In 2018, Kotaku published a deep dive investigation into alleged gender discrimination at the games company, speaking to 28 current and former Riot employees that claimed the company treats women unfairly and puts female employees at a disadvantage. Then at the beginning of 2019, five current and former employees filed lawsuits against Riot, alleging that it fosters a sexist workplace culture. In April, Riot filed a motion to force two of those women into private arbitration.
Private arbitration is a controversial practice that takes complaints into an extra-legal system where there is no judge or jury, which makes it harder for employers to be held accountable for alleged wrongdoing. Riot’s lawyers said at the time that these employees signed arbitration agreements when they were hired.
Yesterday’s protest, which called for forced arbitration to be ended for all past, current and future Riot employees, was also intended to give Riot management a clear sign that staff are unhappy with what they consider to be conflicting messages. While leadership issued a public apology in the wake of Kotaku‘s original report, the company kept a number of the men accused of inappropriate behavior employed for several months.
Speaking to Kotaku, one anonymous employee said, “Leadership consistently promised transparency/actions to be taken and then did not deliver on that promise,” adding that the forced arbitration “finally lit the spark and some folks decided to take action.” While a number of employees expressed concern about taking part in the walkout for fear of being branded “anti-riot,” a company representative told Kotaku that, “We respect Rioters who choose to walk out today and will not tolerate retaliation of any kind as a result of participating (or not).”

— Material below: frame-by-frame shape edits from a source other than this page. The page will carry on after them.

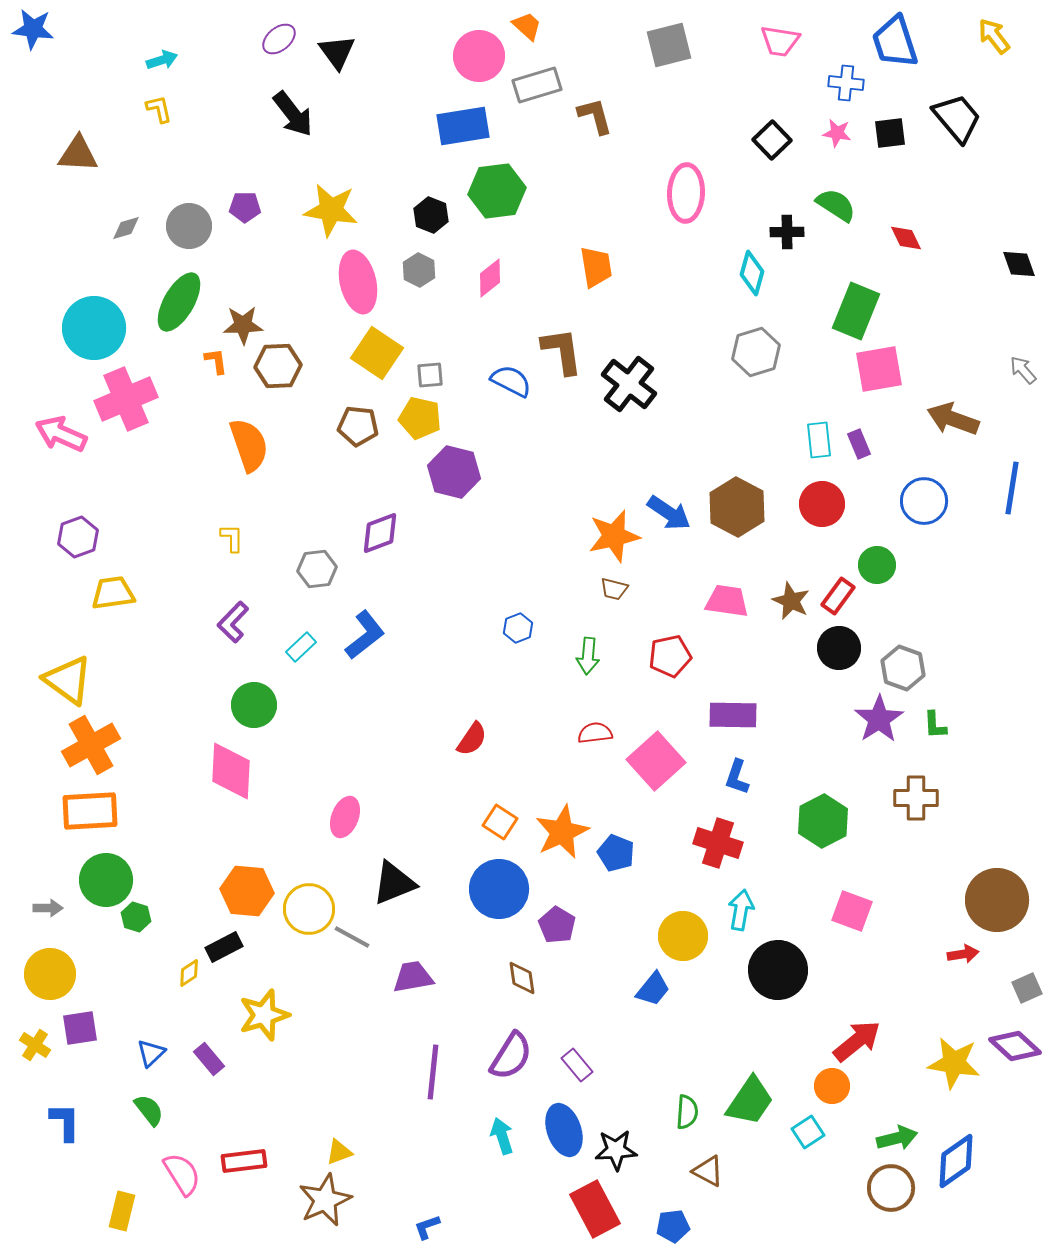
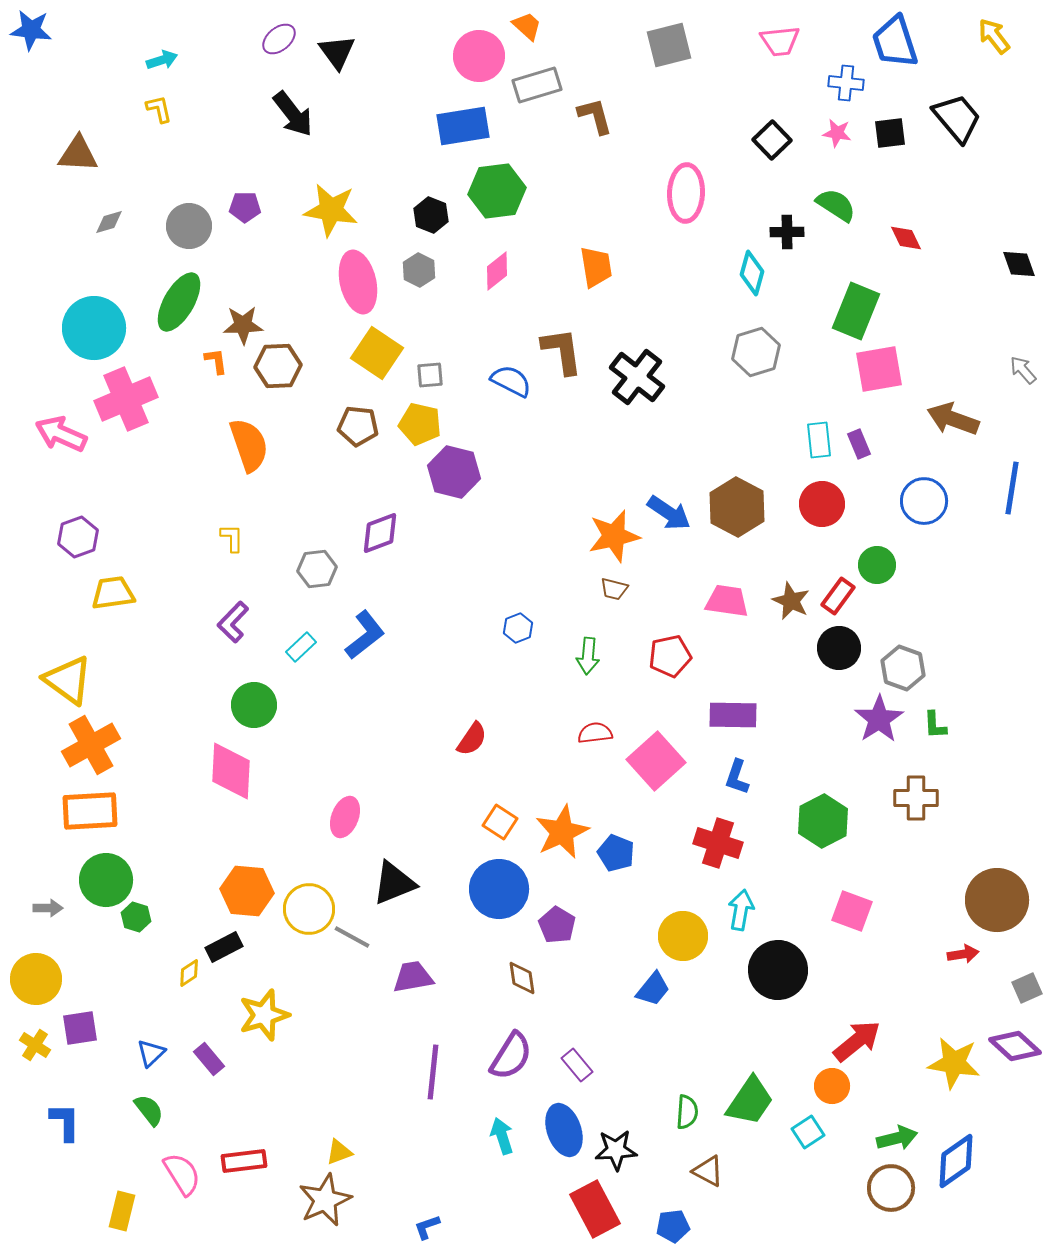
blue star at (33, 29): moved 2 px left, 1 px down
pink trapezoid at (780, 41): rotated 15 degrees counterclockwise
gray diamond at (126, 228): moved 17 px left, 6 px up
pink diamond at (490, 278): moved 7 px right, 7 px up
black cross at (629, 384): moved 8 px right, 7 px up
yellow pentagon at (420, 418): moved 6 px down
yellow circle at (50, 974): moved 14 px left, 5 px down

At the end of the protest, which passed peacefully and without incident, Riot writer Indu Reddy said that if management doesn’t make any sort of commitment on forced arbitration by May 16th, she and others involved in the walkout will take further action. Speaking to Kotaku, she said, “We do have plans, and we do have days that we’re planning, and we do have commitments that we have responses for.”
While the protest appears to be the first labor-related walkout for a large games studio such as Riot, it’s not the first the tech industry has seen in objection of the sector’s endemic culture of sexism. Last year, Google employees staged a thousands-strong walkout over sexual misconduct and forced arbitration — Google only recently took meaningful action to address their concerns. Speaking to Kotaku, advocacy group Game Workers Unite, said that this type of protest could be a real catalyst for change in an industry plagued with issues of inequality. “This is going to be a tremendous example for people to know that they can make their conditions better,” a spokesperson said.